All of that testing led to a lot of learning. And a lot of thinking about the possibility of Big Ass manufacturing lights of its own–lights that could stand up to other difficult conditions.

It wasn’t long before the company’s engineering staff had developed an LED light fixture designed to withstand the rigors of industrial facilities. In a YouTube video illustrating four tests of those rigors, the company shows how its debut light fixture does not crack when a Ford pickup runs it over.

Avoiding the Way of the Railroad

It may seem like a small thing, that a company with in-house engineering capabilities diversified from fans to another product its customers would appreciate.

In reality, it’s not that simple. The history of business is littered with examples of companies that fail to recognize or jump on opportunities to capitalize on their capabilities.

Sometimes, it’s because an organization is too rigid in defining those capabilities.

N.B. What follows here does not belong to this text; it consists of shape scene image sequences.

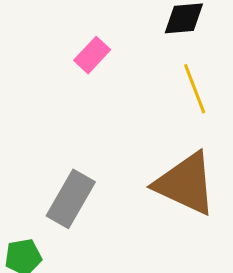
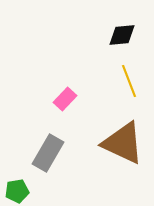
pink rectangle: (92, 55) -> (65, 99), moved

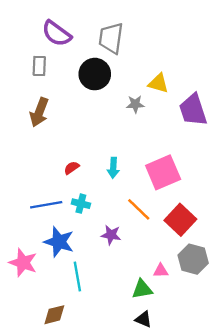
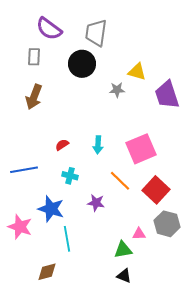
blue line: (46, 205) -> (24, 170), moved

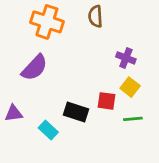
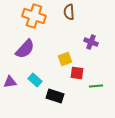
yellow square: (130, 87) -> (65, 59), moved, turned 32
black rectangle: (76, 112) -> (55, 96), moved
cyan rectangle: (48, 130) -> (35, 80), moved

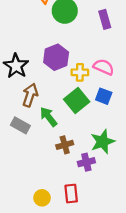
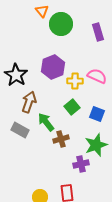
blue square: (104, 96) -> (97, 114), moved
green square: (77, 100) -> (72, 107), size x0.7
brown cross: (65, 145) -> (61, 139), moved

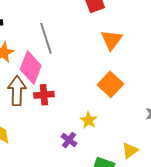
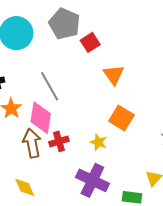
yellow star: (89, 120) -> (98, 142), moved
purple cross: (69, 140) -> (92, 180), size x2.0

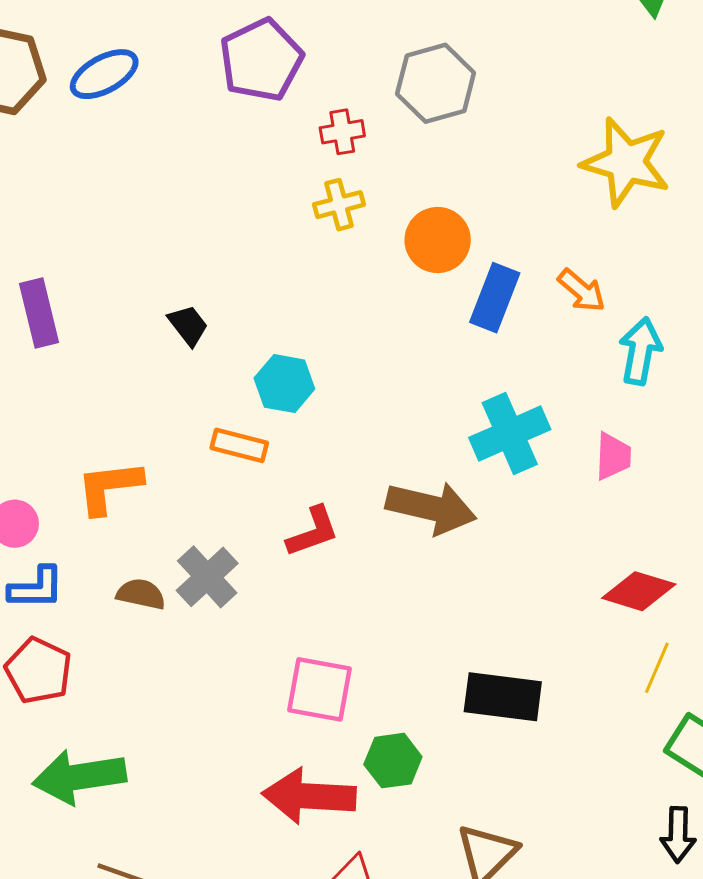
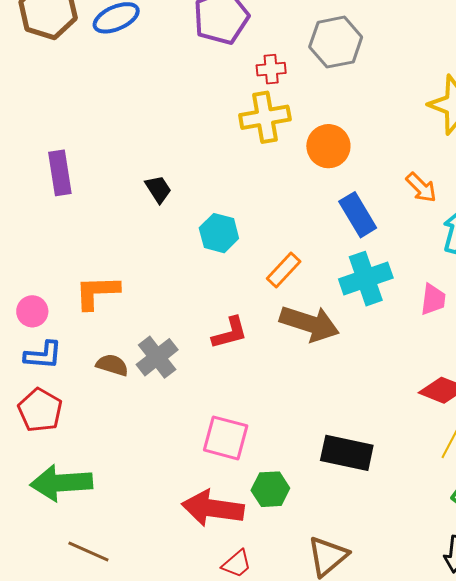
yellow cross: (339, 205) -> (265, 117), size x1.5
blue rectangle: (495, 298) -> (358, 215), moved, turned -57
orange rectangle: (239, 445) -> (284, 270), moved, turned -66

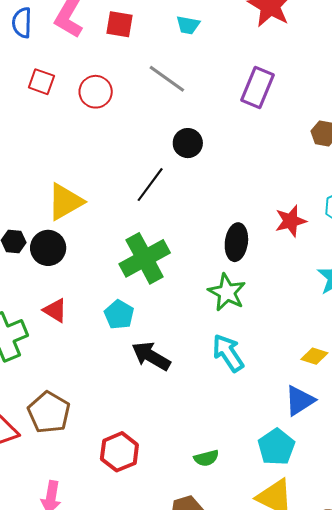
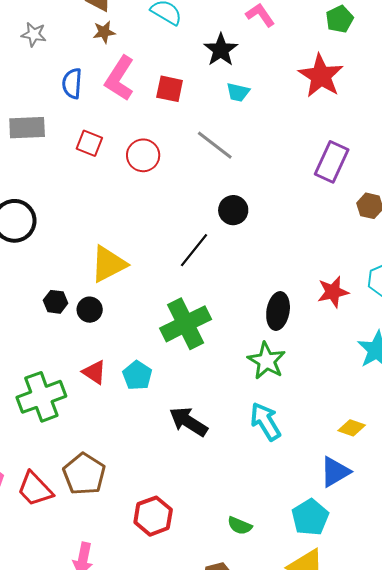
purple rectangle: (257, 88) -> (332, 162), moved
black circle: (48, 248) -> (90, 310), size x0.7
cyan pentagon: (119, 315) -> (137, 375), moved
green semicircle: (206, 458) -> (240, 526), turned 35

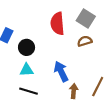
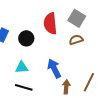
black circle: (27, 47) -> (26, 38), moved

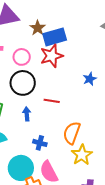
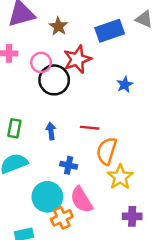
blue rectangle: (55, 37) -> (110, 31), moved
black circle: (23, 83) -> (54, 80), moved
red line: (52, 101) -> (90, 128), moved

Theodore Levitt, in a legendary 1960 Harvard Business Review article, criticized the dying railroad industry for this very sin. “They let others take customers away from them because they assumed themselves to be in the railroad business rather than in the transportation business,” he writes. “The reason they defined their industry incorrectly was that they were railroad oriented instead of transportation oriented; they were product oriented instead of customer oriented.”

Smith did not make this mistake. He did not assume Big Ass to be only in the fans business. He properly took the broader perspective. The company was a provider of engineering solutions.

The new name reflected this. It also enabled Smith to encapsulate more of his long-term vision. “Simply fans is not a vision,” he says. “I do not want to suggest that the fans are not going to be a part of what we do. But 50 years from now, it’s probably not going to be mostly a fan company.

“You can’t put blinders on like that.”